RECORDS FOR THIS TASK:
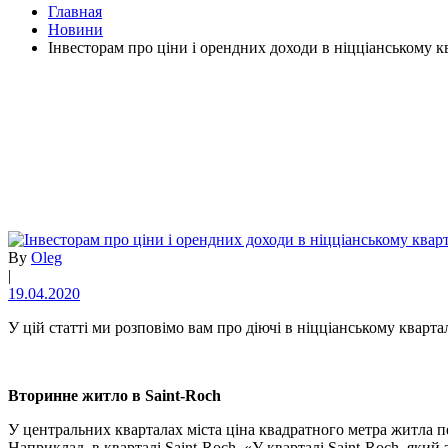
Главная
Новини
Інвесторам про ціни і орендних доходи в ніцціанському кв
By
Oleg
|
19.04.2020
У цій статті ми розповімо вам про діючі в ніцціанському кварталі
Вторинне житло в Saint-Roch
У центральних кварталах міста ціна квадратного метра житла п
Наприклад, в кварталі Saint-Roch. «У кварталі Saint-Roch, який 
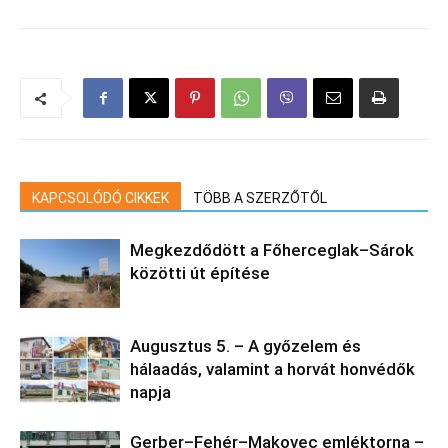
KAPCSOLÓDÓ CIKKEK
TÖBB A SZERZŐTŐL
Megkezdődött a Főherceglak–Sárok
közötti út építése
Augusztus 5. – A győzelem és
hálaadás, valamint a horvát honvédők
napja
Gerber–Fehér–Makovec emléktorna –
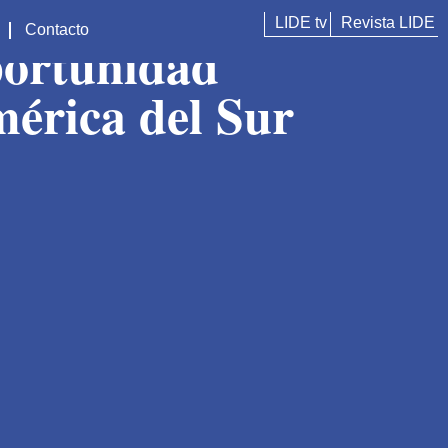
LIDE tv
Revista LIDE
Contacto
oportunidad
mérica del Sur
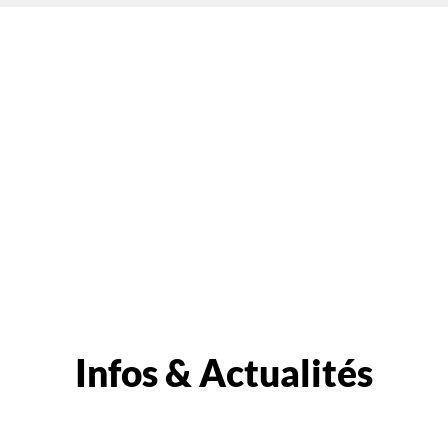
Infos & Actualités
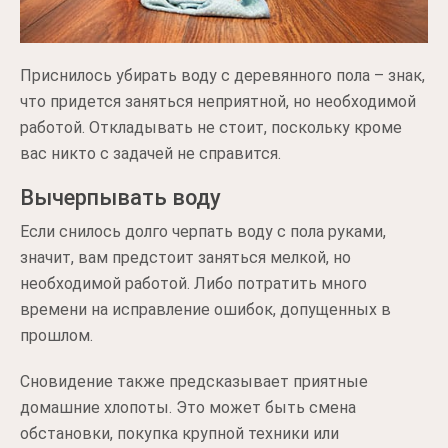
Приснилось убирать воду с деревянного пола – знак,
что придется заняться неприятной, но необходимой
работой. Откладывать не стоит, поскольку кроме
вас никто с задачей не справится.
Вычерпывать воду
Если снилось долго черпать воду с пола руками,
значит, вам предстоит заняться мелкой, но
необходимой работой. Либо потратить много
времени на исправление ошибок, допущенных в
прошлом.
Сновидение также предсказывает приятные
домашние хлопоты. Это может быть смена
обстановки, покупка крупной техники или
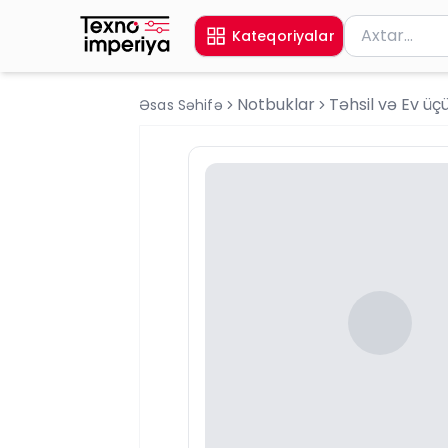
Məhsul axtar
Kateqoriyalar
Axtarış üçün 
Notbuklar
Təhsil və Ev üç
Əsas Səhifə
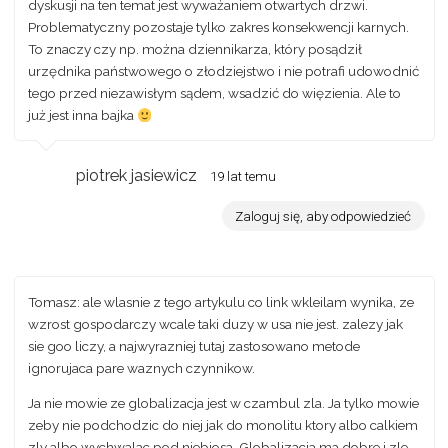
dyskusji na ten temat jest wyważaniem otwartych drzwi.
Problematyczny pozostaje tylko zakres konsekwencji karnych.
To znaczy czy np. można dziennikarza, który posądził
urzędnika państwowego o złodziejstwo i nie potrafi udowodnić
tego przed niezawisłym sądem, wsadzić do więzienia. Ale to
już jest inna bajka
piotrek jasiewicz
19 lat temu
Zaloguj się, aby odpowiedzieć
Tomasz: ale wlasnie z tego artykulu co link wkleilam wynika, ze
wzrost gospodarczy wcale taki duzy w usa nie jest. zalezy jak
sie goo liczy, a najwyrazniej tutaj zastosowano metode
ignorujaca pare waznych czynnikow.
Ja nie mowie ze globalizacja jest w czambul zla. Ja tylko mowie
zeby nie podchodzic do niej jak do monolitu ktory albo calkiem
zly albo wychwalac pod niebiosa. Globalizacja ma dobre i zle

TASK BRIEF: All of the material above must be given again verbatim, except for the pictures.

RESPONSE:
Главная
Новини
Інвесторам про ціни і орендних доходи в ніцціанському кв
By
Oleg
|
19.04.2020
У цій статті ми розповімо вам про діючі в ніцціанському кварталі
Вторинне житло в Saint-Roch
У центральних кварталах міста ціна квадратного метра житла п
Наприклад, в кварталі Saint-Roch. «У кварталі Saint-Roch, який 
KAPCSOLÓDÓ CIKKEK
TÖBB A SZERZŐTŐL
Megkezdődött a Főherceglak–Sárok
közötti út építése
Augusztus 5. – A győzelem és
hálaadás, valamint a horvát honvédők
napja
Gerber–Fehér–Makovec emléktorna –
LIDE tv
Revista LIDE
Contacto
oportunidad
mérica del Sur
Infos & Actualités
Приснилось убирать воду с деревянного пола – знак,
что придется заняться неприятной, но необходимой
работой. Откладывать не стоит, поскольку кроме
вас никто с задачей не справится.
Вычерпывать воду
Если снилось долго черпать воду с пола руками,
значит, вам предстоит заняться мелкой, но
необходимой работой. Либо потратить много
времени на исправление ошибок, допущенных в
прошлом.
Сновидение также предсказывает приятные
домашние хлопоты. Это может быть смена
обстановки, покупка крупной техники или
Məhsul axtar
Kateqoriyalar
Axtarış üçün 
Notbuklar
Təhsil və Ev üç
Əsas Səhifə
dyskusji na ten temat jest wyważaniem otwartych drzwi.
Problematyczny pozostaje tylko zakres konsekwencji karnych.
To znaczy czy np. można dziennikarza, który posądził
urzędnika państwowego o złodziejstwo i nie potrafi udowodnić
tego przed niezawisłym sądem, wsadzić do więzienia. Ale to
już jest inna bajka
piotrek jasiewicz
19 lat temu
Zaloguj się, aby odpowiedzieć
Tomasz: ale wlasnie z tego artykulu co link wkleilam wynika, ze
wzrost gospodarczy wcale taki duzy w usa nie jest. zalezy jak
sie goo liczy, a najwyrazniej tutaj zastosowano metode
ignorujaca pare waznych czynnikow.
Ja nie mowie ze globalizacja jest w czambul zla. Ja tylko mowie
zeby nie podchodzic do niej jak do monolitu ktory albo calkiem
zly albo wychwalac pod niebiosa. Globalizacja ma dobre i zle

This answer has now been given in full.